The species living on earth represent between 85% and 95% of the biodiversity on the planet. This is particularly impressive when we consider that the continents cover only 30% of the surface of our planet. And that most terrestrial species are the descendants of a small number of pioneer groups that invaded the land about 400 million years ago.
Surprisingly, scientists disagree about when terrestrial biodiversity will reach modern levels. What we see today is typical of the last tens, even hundreds of millions of years? Or has diversity grown exponentially, with more species alive today than ever before?
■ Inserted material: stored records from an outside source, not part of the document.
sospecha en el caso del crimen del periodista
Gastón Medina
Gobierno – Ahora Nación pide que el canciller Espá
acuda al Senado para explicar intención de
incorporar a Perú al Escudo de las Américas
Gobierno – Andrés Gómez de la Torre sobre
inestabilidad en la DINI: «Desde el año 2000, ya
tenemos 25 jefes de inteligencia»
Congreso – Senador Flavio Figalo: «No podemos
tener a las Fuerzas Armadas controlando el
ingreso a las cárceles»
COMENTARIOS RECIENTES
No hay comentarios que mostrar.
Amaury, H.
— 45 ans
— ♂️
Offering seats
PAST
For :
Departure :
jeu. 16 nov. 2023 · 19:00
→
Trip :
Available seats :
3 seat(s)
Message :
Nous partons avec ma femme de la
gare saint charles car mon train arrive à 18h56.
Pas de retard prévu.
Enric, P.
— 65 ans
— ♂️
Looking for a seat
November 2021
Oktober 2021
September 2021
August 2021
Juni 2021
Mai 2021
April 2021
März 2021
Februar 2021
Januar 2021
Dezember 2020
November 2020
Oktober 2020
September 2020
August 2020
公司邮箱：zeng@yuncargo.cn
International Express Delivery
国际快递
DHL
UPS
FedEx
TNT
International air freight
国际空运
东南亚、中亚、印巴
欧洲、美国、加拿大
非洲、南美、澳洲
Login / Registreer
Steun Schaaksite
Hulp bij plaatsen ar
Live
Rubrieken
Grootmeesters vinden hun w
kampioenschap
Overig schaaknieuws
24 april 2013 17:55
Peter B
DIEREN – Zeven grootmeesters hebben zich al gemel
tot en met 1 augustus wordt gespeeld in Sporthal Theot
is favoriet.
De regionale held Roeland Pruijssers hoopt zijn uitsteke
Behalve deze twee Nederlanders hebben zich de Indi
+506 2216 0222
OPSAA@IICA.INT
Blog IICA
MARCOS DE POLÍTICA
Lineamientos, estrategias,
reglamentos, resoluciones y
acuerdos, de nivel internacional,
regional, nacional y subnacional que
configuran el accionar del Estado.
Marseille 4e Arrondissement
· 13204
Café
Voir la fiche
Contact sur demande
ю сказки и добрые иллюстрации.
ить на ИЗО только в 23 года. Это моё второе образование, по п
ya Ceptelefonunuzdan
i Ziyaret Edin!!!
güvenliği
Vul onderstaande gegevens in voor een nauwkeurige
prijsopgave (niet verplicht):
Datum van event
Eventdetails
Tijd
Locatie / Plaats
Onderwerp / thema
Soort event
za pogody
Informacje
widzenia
In a new article in Nature Ecology & Evolution, my co-authors and I examined the evolution of the diversity of terrestrial vertebrate species living in "local" ecosystems (also called "ecological communities") during 375 million years past. We analyzed nearly 30,000 fossil sites that produced fossils of tetrapods, terrestrial vertebrate animals, such as mammals, birds, reptiles (including dinosaurs) and amphibians. Counting species within fossils allowed us to estimate the diversity of ancient ecological communities.
Our results show that the wealth of terrestrial biodiversity observed around the world is not a recent phenomenon. The diversity of tetrapod ecosystems has been similar for at least 60 million years, shortly after dinosaur extinction. This suggests that the prevailing view that biodiversity within ecosystems increases more or less continuously over time is incorrect. Instead, it is likely that the way species interact – for example, by competing for resources such as space and food – tends to limit the number of species that can be integrated into local ecosystems.
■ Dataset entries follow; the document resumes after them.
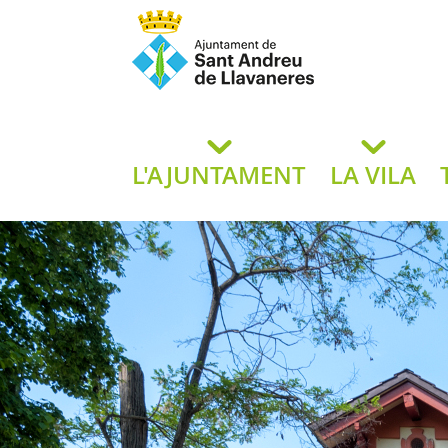
Ajuntament de San
de L
L'AJUNTAMENT
LA VILA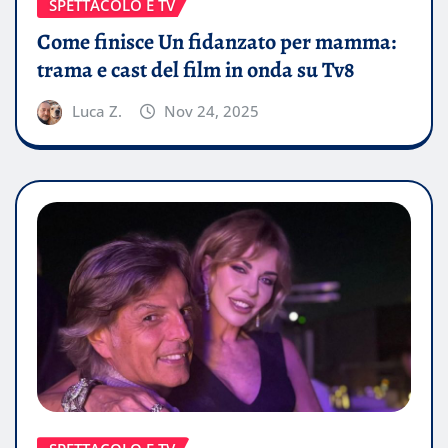
SPETTACOLO E TV
Come finisce Un fidanzato per mamma:
trama e cast del film in onda su Tv8
Luca Z.
Nov 24, 2025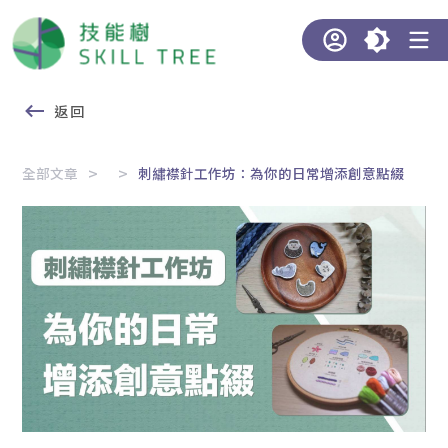
返回
全部文章
刺繡襟針工作坊：為你的日常增添創意點綴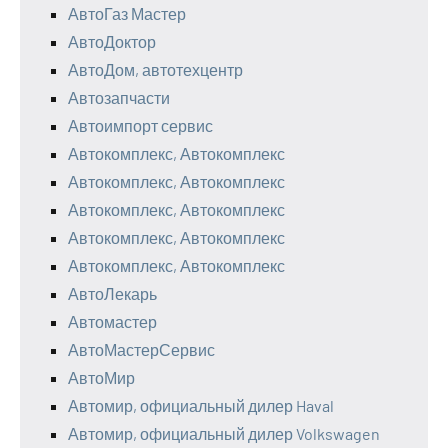
АвтоГаз Мастер
АвтоДоктор
АвтоДом, автотехцентр
Автозапчасти
Автоимпорт сервис
Автокомплекс, Автокомплекс
Автокомплекс, Автокомплекс
Автокомплекс, Автокомплекс
Автокомплекс, Автокомплекс
Автокомплекс, Автокомплекс
АвтоЛекарь
Автомастер
АвтоМастерСервис
АвтоМир
Автомир, официальный дилер Haval
Автомир, официальный дилер Volkswagen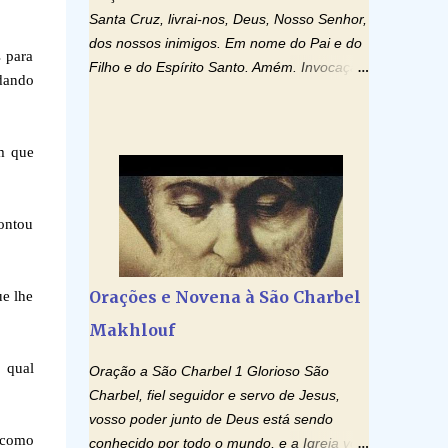
Santa Cruz, livrai-nos, Deus, Nosso Senhor,
dos nossos inimigos. Em nome do Pai e do
s para
Filho e do Espírito Santo. Amém. Invocação
idando
ao Espírito Santo: Vinde Espírito Santo,
enchei os corações dos vossos fiéis e
acendei neles o fogo do vosso amor. Enviai
am que
o vosso Espírito e tudo será criado. E
renovareis a face da terra. Oremos: Ó
Deus, que instruístes os corações dos
ontou
vossos fiéis com a luz do Espírito Santo,
fazei que apreciemos retamente todas as
coisas segundo o mesmo Espírito e
Orações e Novena à São Charbel
ue lhe
gozemos sempre da sua consolação. Por
Makhlouf
Cristo, Senhor Nosso. Amém. Creio: Creio
em Deus Pai Todo-Poderoso, Criador do
 qual
Oração a São Charbel 1 Glorioso São
céu e da terra; e em Jesus Cristo, seu único
Charbel, fiel seguidor e servo de Jesus,
Filho, nosso Senhor; que foi concebido pelo
vosso poder junto de Deus está sendo
poder do Espí­rito Santo; nasceu da Virgem
 como
conhecido por todo o mundo, e a Igreja vos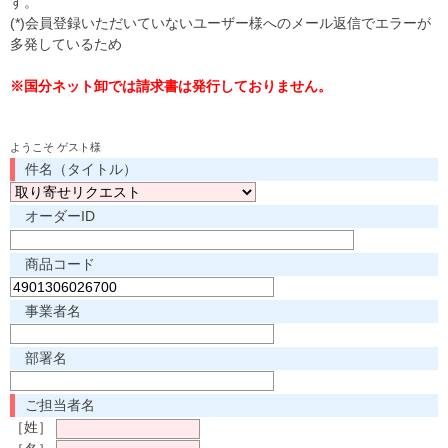
す。
(*)会員登録いただいていないユーザー様へのメール返信でエラーが
多発しているため
※国分ネット卸では請求書は発行しておりません。
ようこそ ゲスト様
件名（タイトル）
オーダーID
商品コード
事業者名
部署名
ご担当者名
［姓］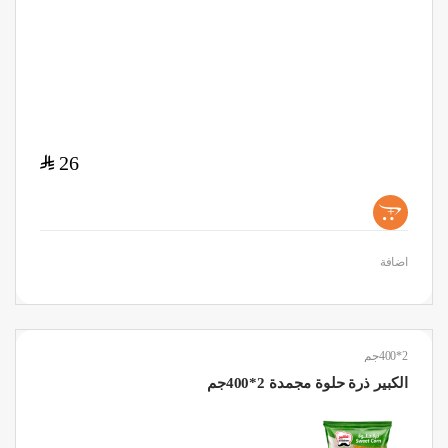
$
26
+
اضافة
2*400جم
الكبير ذرة حلوة مجمدة 2*400جم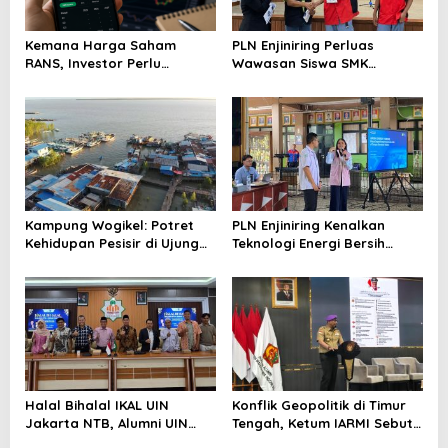
Kemana Harga Saham
PLN Enjiniring Perluas
RANS, Investor Perlu
Wawasan Siswa SMK
Cermati Fundamental dan
tentang Tantangan
Menghindari Spekulasi
Perubahan Iklim
Berlebihan
Kampung Wogikel: Potret
PLN Enjiniring Kenalkan
Kehidupan Pesisir di Ujung
Teknologi Energi Bersih
Selatan Papua yang
kepada Pelajar Jakarta
Bertahan di Tengah
Keterbatasan
Halal Bihalal IKAL UIN
Konflik Geopolitik di Timur
Jakarta NTB, Alumni UIN
Tengah, Ketum IARMI Sebut
Jakarta Adalah Aset
Alumni Menwa Harus Ambil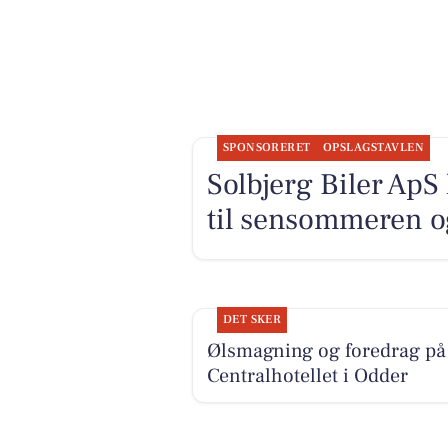
SPONSORERET
OPSLAGSTAVLEN
Solbjerg Biler ApS 
til sensommeren og
DET SKER
Ølsmagning og foredrag på
Centralhotellet i Odder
This does not mean that the local diversity of tetrapods has not increased over the previous 375 million years. Our results also show that this diversity is at least three times greater today than it was about 300 million years ago, when tetrapods first developed both key innovations for life on earth (like the amniotic egg, which allowed reproduction away from water sources). However, we have discovered that increases in diversity are rare and occur relatively abruptly in geological terms. They are also usually followed by tens of millions of years without any increase.
Counter-intuitively, the greatest increase in local diversity occurred after the massive extinction that wiped out dinosaurs 66 million years ago. Only a few million years after this event, local diversity had increased by a factor of two or three from pre-extinction levels, largely due to the spectacular success of modern mammals, which have evolved to fill the ecological space left by the dinosaurs. But after this strong increase, the local diversity of tetrapods has not increased over the next 60 years.
The competing animal diversity models provide clear predictions of how diversity at the local scale is expected to change over geological time, with long-term stability or continuous increases. By demonstrating that local diversity has limits that persist for millions of years, our results pose a challenge to models that show that diversification continues more or less unchecked. But diversity at the continental or global level can follow a distinct pattern, so our results do not necessarily apply to these scales.
For example, after a massive extinction, most species of a continent could be eliminated. However, a relatively small number of surviving species could be very successful and spread widely. In this scenario, diversity across the continent would collapse, but local diversity might seem unchanged, as the same small group of species would be found everywhere.
In fact, a similar process seems to be happening now in response to the destruction of human-caused habitat. Invasive species are spreading widely, sometimes pushing for local diversity even as regional diversity is declining. But previous work by my terrestrial diversity research group of Mesozoic and early Cenozoic continental vertebrates (about 250 to 47 m) suggests that, over long periods, species counts on continents show a trend similar to that observed at the local level. . This means that the spectacular diversity on Earth today – at least in vertebrates – is probably not a recent innovation.